THEATER REVIEW
“Start Down”
Grade: B-
Through March 6. 7:30 p.m. Tuesdays-Thursdays; 8 p.m. Fridays; 2:30 and 8 p.m. Saturdays; 2:30 and 7:30 p.m. Sundays. $20-$39. Alliance Theatre Hertz Stage (at the Woodruff Arts Center), 1280 Peachtree St. N.E., Atlanta. 404-733-5000, www.alliancetheatre.org.
Bottom line: High-tech premise, midrange results.
If, like me, you’re one of those people who sat through much of the widely lauded movie “The Big Short” utterly confounded about what the heck those Wall Street characters were even talking about, don’t be too intimidated by all of the technological jargon in “Start Down.”
Our protagonist (or antagonist, depending on how you look at it) is a “pig-headed and analytical” computer programmer named Will. And, yes, he talks throughout the play about the modern economy and financial flexibility, spouting lots of IT-speak about IPOs and logical algorithms, market-ready software formulas and the “ed-tech sector” as a growth field. Whether he’s too clever for his own good — or too clever for everyone else’s — soon becomes debatable.
Thankfully, at its core, Eleanor Burgess' "Start Down," this year's winner of the Alliance Theatre's 12th annual Kendeda National Graduate Playwriting Competition, condenses most of its highfalutin high-tech-ery into a clearer, simpler focus. When the whiz-kid Will designs a cutting-edge program that threatens to turn traditionally interpersonal classrooms into glorified (self-centered) laptop labs, he clashes with Sandy, a devoted young high-school history teacher who's none too keen on being phased out of her useful calling.

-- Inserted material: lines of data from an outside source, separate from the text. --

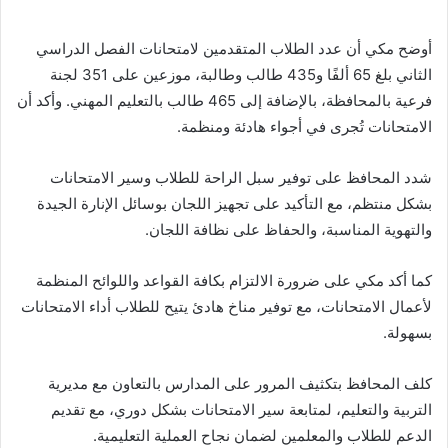
أوضح مكي أن عدد الطلاب المتقدمين لامتحانات الفصل الدراسي
الثاني بلغ 65 ألفًا و435 طالب وطالبة، موزعين على 351 لجنة
فرعية بالمحافظة، بالإضافة إلى 465 طالب بالتعليم المهني. وأكد أن
الامتحانات تُجرى في أجواء هادئة ومنظمة.
شدد المحافظ على توفير سبل الراحة للطلاب وسير الامتحانات
بشكل منتظم، مع التأكيد على تجهيز اللجان بوسائل الإنارة الجيدة
والتهوية المناسبة، والحفاظ على نظافة اللجان.
كما أكد مكي على ضرورة الالتزام بكافة القواعد واللوائح المنظمة
لأعمال الامتحانات، مع توفير مناخ هادئ يتيح للطلاب أداء الامتحانات
بسهولة.
كلف المحافظ بتكثيف المرور على المدارس بالتعاون مع مديرية
التربية والتعليم، لمتابعة سير الامتحانات بشكل دوري، مع تقديم
الدعم للطلاب والمعلمين لضمان نجاح العملية التعليمية.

Burgess generally balances their conflict, despite eventually tipping the scales a bit. While it’s considerably easier to like and relate to Sandy and her point, one needn’t be a grasping computer geek (per se) to get where Will and his counterpoint are coming from. In Minneapolis-based director Jeremy B. Cohen’s Alliance premiere, the roles are performed with appropriate feeling and intellect by Annie Purcell and Eric Sharp, respectively.
Less thankfully, however, that Will and Sandy happen to be a longtime couple in their private lives puts a credible strain on “Start Down,” essentially reducing its headier and heartier matters to a trendy, situational romantic dramedy. The extra wrinkle seems somewhat redundant and unnecessary, when the play’s second leads are another dedicated teacher (Tracey Bonner) and another business-driven boyfriend (Josh Tobin), whose relationship is also potentially derailed by taking the same opposing sides to the same common dilemma.
Slightly problematic, too, is how Burgess tends to make the play mainly about them — Will and Sandy, their like-minded friends, and even the goofy character of Will's startup co-worker (Andrew Puckett) — more effectively than she fully explores or questions what's theoretically best for the students. Will could earn fame and fortune or Sandy might lose her career and sense of identity, but do the kids learn any more from a newfangled, computer-generated lesson plan? Better yet, perhaps, does such a concept spark them to want to learn more?
There’s no telling based on the final moments of the Alliance’s show, which involve one inner-city student (Anthony Campbell) and an elaborate simulation of the test program (projection design by Caite Hevner Kemp). Or maybe that’s just how it’s intended, not skirting the issue so much as leaving each of us to look for our own answer and take our own side.